**What is required**
Each line from the one containing "Segment right lung" through the last line of the records is to be repeated exactly, with all pictures left out.

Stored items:
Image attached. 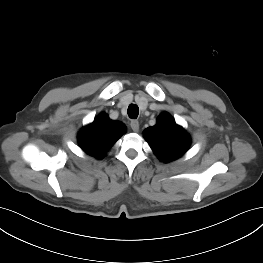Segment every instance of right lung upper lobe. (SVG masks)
I'll return each instance as SVG.
<instances>
[{
  "label": "right lung upper lobe",
  "instance_id": "1",
  "mask_svg": "<svg viewBox=\"0 0 263 263\" xmlns=\"http://www.w3.org/2000/svg\"><path fill=\"white\" fill-rule=\"evenodd\" d=\"M125 132V126L101 113L99 119L84 127L78 134L79 146L89 155L103 158Z\"/></svg>",
  "mask_w": 263,
  "mask_h": 263
}]
</instances>
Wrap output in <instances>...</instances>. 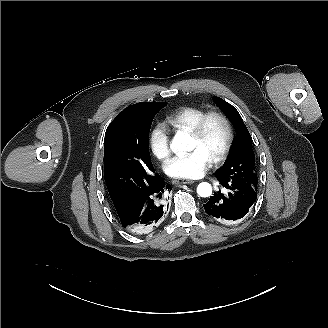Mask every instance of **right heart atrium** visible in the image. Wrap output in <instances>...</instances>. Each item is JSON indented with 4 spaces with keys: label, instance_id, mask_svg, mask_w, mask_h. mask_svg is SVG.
<instances>
[{
    "label": "right heart atrium",
    "instance_id": "obj_1",
    "mask_svg": "<svg viewBox=\"0 0 328 328\" xmlns=\"http://www.w3.org/2000/svg\"><path fill=\"white\" fill-rule=\"evenodd\" d=\"M148 146L150 152L160 160H165L170 156V135L167 126L162 121H156L150 127Z\"/></svg>",
    "mask_w": 328,
    "mask_h": 328
}]
</instances>
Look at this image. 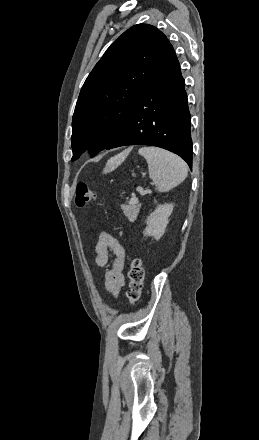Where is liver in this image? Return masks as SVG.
<instances>
[{
  "mask_svg": "<svg viewBox=\"0 0 259 440\" xmlns=\"http://www.w3.org/2000/svg\"><path fill=\"white\" fill-rule=\"evenodd\" d=\"M129 151L130 150H127V151L109 159L104 171L108 172V171H111V170H114L115 168H117L124 161V159L126 158V156L129 153Z\"/></svg>",
  "mask_w": 259,
  "mask_h": 440,
  "instance_id": "1",
  "label": "liver"
}]
</instances>
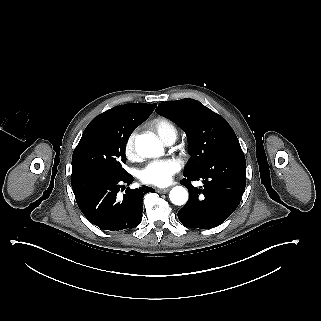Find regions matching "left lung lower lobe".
I'll list each match as a JSON object with an SVG mask.
<instances>
[{"instance_id":"0a47b994","label":"left lung lower lobe","mask_w":321,"mask_h":321,"mask_svg":"<svg viewBox=\"0 0 321 321\" xmlns=\"http://www.w3.org/2000/svg\"><path fill=\"white\" fill-rule=\"evenodd\" d=\"M180 181L190 194L178 212L180 222L189 228L210 229L223 223L237 208L246 186V160L242 150L215 156L200 170L184 173ZM201 180L198 189L191 181Z\"/></svg>"}]
</instances>
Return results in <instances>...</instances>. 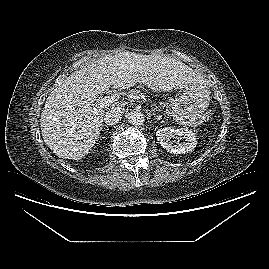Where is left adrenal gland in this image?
I'll return each instance as SVG.
<instances>
[{"label": "left adrenal gland", "mask_w": 269, "mask_h": 269, "mask_svg": "<svg viewBox=\"0 0 269 269\" xmlns=\"http://www.w3.org/2000/svg\"><path fill=\"white\" fill-rule=\"evenodd\" d=\"M162 119V117L161 116H156V120H161Z\"/></svg>", "instance_id": "obj_1"}]
</instances>
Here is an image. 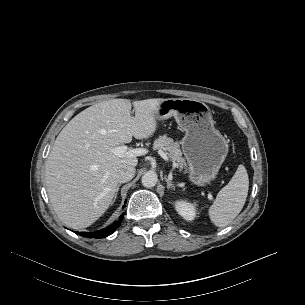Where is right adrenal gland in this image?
Returning a JSON list of instances; mask_svg holds the SVG:
<instances>
[{"label": "right adrenal gland", "mask_w": 305, "mask_h": 305, "mask_svg": "<svg viewBox=\"0 0 305 305\" xmlns=\"http://www.w3.org/2000/svg\"><path fill=\"white\" fill-rule=\"evenodd\" d=\"M121 186V183H119L117 186H116V192H115V196H114V199H113V203L115 202L116 198H117V195H118V191H119V188Z\"/></svg>", "instance_id": "2a0ac1e0"}]
</instances>
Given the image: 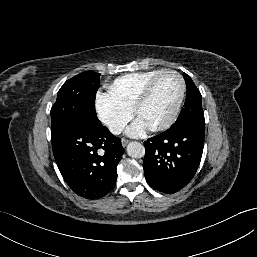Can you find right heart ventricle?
Instances as JSON below:
<instances>
[{
  "label": "right heart ventricle",
  "instance_id": "obj_1",
  "mask_svg": "<svg viewBox=\"0 0 257 257\" xmlns=\"http://www.w3.org/2000/svg\"><path fill=\"white\" fill-rule=\"evenodd\" d=\"M162 71V69H154L123 75L108 86L107 95L115 103L133 110V106L144 87Z\"/></svg>",
  "mask_w": 257,
  "mask_h": 257
}]
</instances>
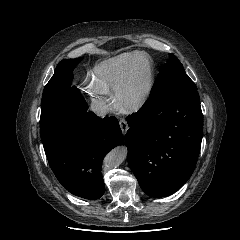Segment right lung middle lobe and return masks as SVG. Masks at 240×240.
<instances>
[{"instance_id":"right-lung-middle-lobe-1","label":"right lung middle lobe","mask_w":240,"mask_h":240,"mask_svg":"<svg viewBox=\"0 0 240 240\" xmlns=\"http://www.w3.org/2000/svg\"><path fill=\"white\" fill-rule=\"evenodd\" d=\"M82 59L83 57L65 59L57 65L54 75L43 90L40 125L59 110H68L70 99L80 94L77 88L72 87L71 84L73 69Z\"/></svg>"}]
</instances>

**Answer to this problem**
Segment right lung middle lobe and return masks as SVG. Masks at 240×240.
<instances>
[{"instance_id":"right-lung-middle-lobe-1","label":"right lung middle lobe","mask_w":240,"mask_h":240,"mask_svg":"<svg viewBox=\"0 0 240 240\" xmlns=\"http://www.w3.org/2000/svg\"><path fill=\"white\" fill-rule=\"evenodd\" d=\"M82 59L83 57L65 59L57 65L54 75L43 90L40 125L59 110H68L70 99L80 94L77 88L72 87L71 84L73 69Z\"/></svg>"}]
</instances>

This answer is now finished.